Education minister Yoav Galant tweeted late on Sunday that he has instructed the ministry’s director general to “prevent the entry of organisations calling Israel ‘ an apartheid state’ or demeaning Israeli soldiers from lecturing at schools”.
“The education ministry under my leadership raised the banner of advancing Jewish, democratic and Zionist values and it is acting accordingly,” he said. It was not clear whether he had the authority to ban speakers from schools.

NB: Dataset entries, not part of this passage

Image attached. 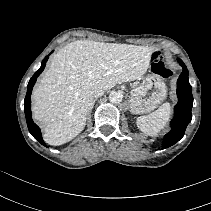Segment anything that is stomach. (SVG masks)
<instances>
[{
	"mask_svg": "<svg viewBox=\"0 0 211 211\" xmlns=\"http://www.w3.org/2000/svg\"><path fill=\"white\" fill-rule=\"evenodd\" d=\"M167 96V87L157 68L149 67V73L131 91L130 108L135 114L149 113L161 104Z\"/></svg>",
	"mask_w": 211,
	"mask_h": 211,
	"instance_id": "0dacf381",
	"label": "stomach"
}]
</instances>
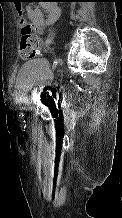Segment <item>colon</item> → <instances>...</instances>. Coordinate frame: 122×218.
<instances>
[{
  "label": "colon",
  "instance_id": "5ec220e1",
  "mask_svg": "<svg viewBox=\"0 0 122 218\" xmlns=\"http://www.w3.org/2000/svg\"><path fill=\"white\" fill-rule=\"evenodd\" d=\"M42 46L41 39L33 33L32 25L25 22L21 27L19 55L22 59L34 58Z\"/></svg>",
  "mask_w": 122,
  "mask_h": 218
}]
</instances>
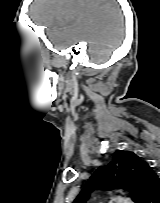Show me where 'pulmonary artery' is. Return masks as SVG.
Listing matches in <instances>:
<instances>
[{
	"label": "pulmonary artery",
	"instance_id": "pulmonary-artery-1",
	"mask_svg": "<svg viewBox=\"0 0 160 203\" xmlns=\"http://www.w3.org/2000/svg\"><path fill=\"white\" fill-rule=\"evenodd\" d=\"M118 203H133V202L131 200L124 199V200L118 201Z\"/></svg>",
	"mask_w": 160,
	"mask_h": 203
}]
</instances>
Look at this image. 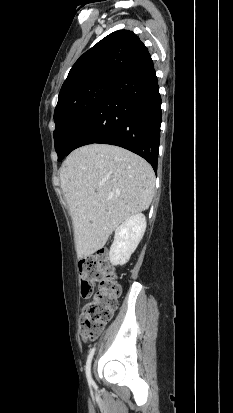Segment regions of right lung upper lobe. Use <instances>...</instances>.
<instances>
[{"mask_svg":"<svg viewBox=\"0 0 233 413\" xmlns=\"http://www.w3.org/2000/svg\"><path fill=\"white\" fill-rule=\"evenodd\" d=\"M147 54V48L133 32H113L75 62L62 85L59 98L96 78H117Z\"/></svg>","mask_w":233,"mask_h":413,"instance_id":"obj_1","label":"right lung upper lobe"}]
</instances>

In a report released last week, the rights group B’Tselem said that while Palestinians live under different forms of Israeli control in the occupied West Bank, blockaded Gaza, annexed east Jerusalem and within Israel itself, they have fewer rights than Jews in the entire area between the Mediterranean Sea and the Jordan river.
B’Tselem said it would not be deterred by the minister’s announcement and that despite it, the group gave a lecture on the subject via video call to a school in the northern city of Haifa on Monday.
“B’Tselem is determined to keep with its mission of documenting reality, analysing it, and making our findings publicly known to the Israeli public, and worldwide,” it said in a statement.
Israel passed a law in 2018 preventing lectures or activities in schools by groups that support legal action being taken against Israeli soldiers abroad. The law was apparently drafted in response to the work of Breaking the Silence, a whistleblower group for former Israeli soldiers who oppose policies in the occupied West Bank. It was not clear if Galant’s decree was rooted in the 2018 law.
Israel rejects the term apartheid, saying the restrictions it imposes in Gaza and the West Bank are temporary measures needed for security. Most Palestinians in the West Bank live in areas governed by the Palestinian Authority.